Guardado talks about her poetry influenced by her family, violence and civil war in El Salvador, and shared grief through migration. Asked about the home that exists in her heart, she says “Home is the cobbled stone and dirt road that arrives at my Mama Chila’s house, my grandmother’s house,” in El Salvador.

Cenizas offers an arresting portrait of a Salvadoran family whose lives have been shaped by the upheavals of global politics. The speaker of these poems—the daughter of Salvadoran immigrants—questions the meaning of homeland as she navigates life in the United States while remaining tethered to El Salvador by the long shadows cast by personal and public history. Cynthia Guardado’s poems give voice to the grief of family trauma, while capturing moments of beauty and tenderness. Maternal figures preside over the verses, guiding the speaker as she searches the ashes of history to tell her family’s story. The spare, narrative style of the poems are filled with depth as the family’s layers come to light.

Tom Zoellner Video Interview about Rim to River

June 27, 2023

The University of Arizona’s Nancy Montoya interviewed Tom Zoellner about his book, Rim to River during the 2023 Tucson Festival of Books. The UA’s Digital Futures Bilingual Studio hosted the interview, and the video is available here.

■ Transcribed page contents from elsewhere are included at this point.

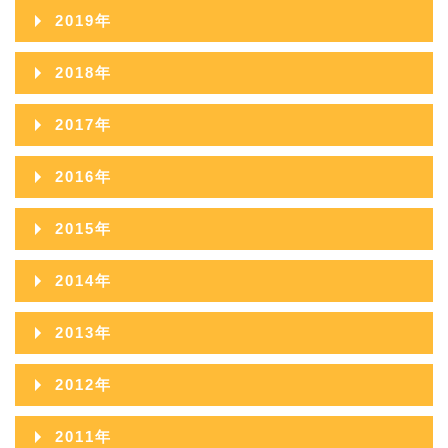
2021年11月
2025年06月
2020年12月
2024年07月
2019年
2023年08月
2022年09月
2021年10月
2025年05月
2020年11月
2024年06月
2019年12月
2023年07月
2018年
2022年08月
2021年09月
2025年04月
2020年10月
2024年05月
2019年11月
2023年06月
2018年12月
2022年07月
2017年
2021年08月
2025年03月
2020年09月
2024年04月
2019年10月
2023年05月
2018年11月
2022年06月
2017年12月
2021年07月
2025年02月
2016年
2020年08月
2024年03月
2019年09月
2023年04月
2018年10月
2022年05月
2017年11月
2021年06月
2025年01月
2016年12月
2020年07月
2024年02月
2015年
2019年08月
2023年03月
2018年09月
2022年04月
2017年10月
2021年05月
2016年11月
2020年06月
2024年01月
2015年12月
2019年07月
2023年02月
2014年
2018年08月
2022年03月
2017年09月
2021年04月
2016年10月
2020年05月
2015年11月
2019年06月
2023年01月
2014年12月
2018年07月
2022年02月
2013年
2017年08月
2021年03月
2016年09月
2020年04月
2015年10月
2019年05月
2014年11月
2018年06月
2022年01月
2013年12月
2017年07月
2021年02月
2012年
2016年08月
2020年03月
2015年09月
2019年04月
2014年10月
2018年05月
2013年11月
2017年06月
2021年01月
2012年12月
2016年07月
2020年02月
2011年
2015年08月
2019年03月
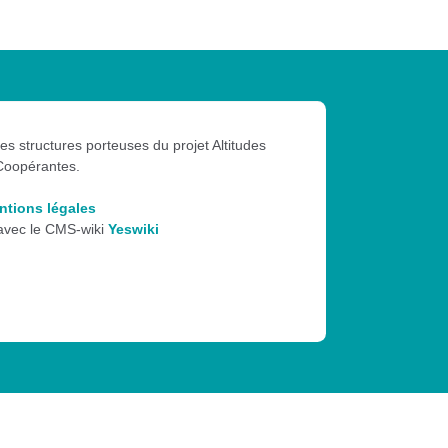
les structures porteuses du projet Altitudes
Coopérantes.
ntions légales
 avec le CMS-wiki
Yeswiki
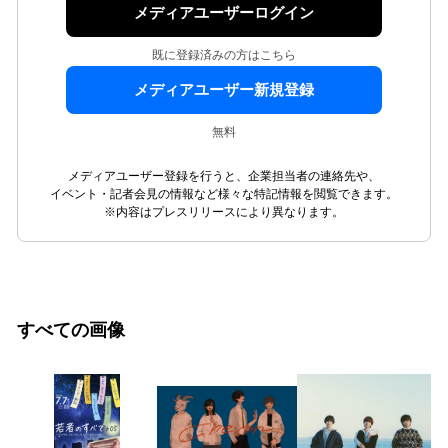
メディアユーザーログイン
既に登録済みの方はこちら
メディアユーザー新規登録
無料
メディアユーザー登録を行うと、企業担当者の連絡先や、
イベント・記者会見の情報など様々な特記情報を閲覧できます。
※内容はプレスリリースにより異なります。
すべての画像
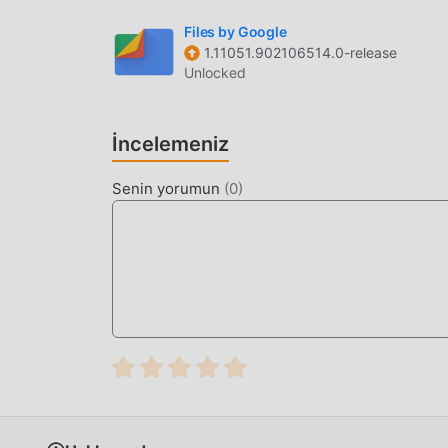
Files by Google
1.11051.902106514.0-release
Unlocked
İncelemeniz
Senin yorumun
(
0
)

The book is 17 essays inspired by Zoellner’s walk across the state, from Utah to Mexico, on the Arizona Trail. “There’s a chapter in the book called ‘White Bones’ and it’s about the water shortage and the Colorado River,” says Zoellner in the interview. “And we’re running into a harsh reality in Arizona. To put it simply, it’s going to be farmers versus cities. And cities are going to win.” He thought a lot about water while hiking: “I developed a profound appreciation for water, the feeling of your body as you dehydrate. It’s a terrifying feeling.” In one of his chapters, Zoellner links this feeling of dehydration to the experience of border crossers, “the hardship of crossing the desert, and what they endure to feed their families back home.”

Rim to River is the story of his extraordinary journey through redrock country, down canyons, up mesas, and across desert plains to the obscure valley in Mexico that gave the state its enigmatic name. The trek is interspersed with incisive essays that pick apart the distinctive cultural landscape of Arizona: the wine-colored pinnacles and complex spirituality of Navajoland, the mind-numbing stucco suburbs, desperate border crossings, legislative skullduggery, extreme politics, billion-dollar copper ventures, dehydrating rivers, retirement kingdoms, old-time foodways, ghosts of old wars, honky-tonk dreamers, murder mysteries, and magical Grand Canyon reveries.